I'd guess the problem had something to do with the c stack pointer not being
correct ? Check the compiler documentation under asm/c interfacing.

Regards
Rob Belcham

> -----Original Message-----
> From: music-dsp-admin at shoko.calarts.edu
> [mailto:music-dsp-admin at shoko.calarts.edu]On Behalf Of y.shi at gpe-hkg.com
> Sent: 09 December 2003 01:26
> To: music-dsp at shoko.calarts.edu
> Subject: [music-dsp] "Music DSP" call C function from ASM ISR --ADI's DSP
>
>
>
> Yes,I have been using ADI's 21065l for about two years.I find it is really
> easy to a newbie.Besides,you can download a woundful pdf book
> <<21065L_Audio_Tutorial.PDF>> from their website,a lot of audio DSP
> algorithm have been described in detail in this e-book.
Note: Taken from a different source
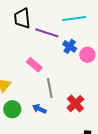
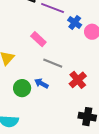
gray line: (50, 88) -> (53, 63), turned -60
green circle: (12, 109) -> (22, 88), moved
> BTW,I have a problem about C programming in ADI's DSP. I want to call a C
> function from a SPORT intrupt service routine written in ASM.For example,
> there are lots of userful DSP function such as FIR,Biquad,...,have been
> included in the C Function Lib,If I want to call the Biquad function from
> the ASM ISR,how can i restore the C environment from the ASM environment?
> I have tried this below,but it seems something wrong,after about 5
> seconds,the system hang.
> The main routine is writen by C.Firstly,all register and SPORTS are
> initiated in C Main() function.Then the global interupt is enable.Then the
> cpu stay in the idle instruction wait for the sport interupt.
> My step in ASM SPORT ISR is like this:
> step 1,
>   bit set mode1 SRD1H;
>   nop;
>   bit clr MODE1 SRRFL|SRRFH;       //switch to the first register file to
> return to C environment
>   nop;nop;
> step 2,
>  ....
>  cjump _biquad (DB); dm(i7,m7)=r2; dm(i7,m7)=pc;
>  nop;nop;
> step 3, return to ASM environment
>   bit set MODE1 SRRFL|SRRFH;       //Switch to the second register file to
> return ASM environment
>   nop;nop;
>   bit clr mode1 SRD1H;
>   nop;nop;
> step 4, continue other asm instruction
> In the beginning,the system seems work well,normal sound can be heard from
> the DAC output port.But after about 5 seconds,the system hangs,and all
> sound stop.
> Any hints? Is there any sample code? Thanks very much!
>
> Best Regards!
>
> +---------------------------------------------+
> |  Shi-Yong  (ʦÓÂ)                           |
> |  R&D,GPE Limited,Shenzhen,China             |
> |  Tel: (86 755) 8246 3828 ext. 380           |
> |  Fax: (86 755) 8246 0140                    |
> |  mail to:  y.shi at gpe-hkg.com                |
> +---------------------------------------------+
>
>
>
>
>
>                     "Angelo Farina"
>
>                     <farina at pcfarina.eng.un       To:
> <farina at pcfarina.eng.unipr.it>, <music-dsp at shoko.calarts.edu>
>                     ipr.it>                       cc:
>
>                     Sent by:                      Subject:
> RE: [music-dsp] re: What music DSPs?
>                     music-dsp-admin at shoko.c
>
>                     alarts.edu
>
>
>
>
>
>                     03-12-08 19:57
>
>                     Please respond to
>
>                     music-dsp
>
>
>
>
>
>
>
>
>
> Thanks Dafydd for Your very unbiased post. I hope I can add
> some information.
> My past experience is with TI and AD processors, always
> working in floating point. I hate the mess of fixed-point DSP
> programming, so I did not even consider the Motorola platform.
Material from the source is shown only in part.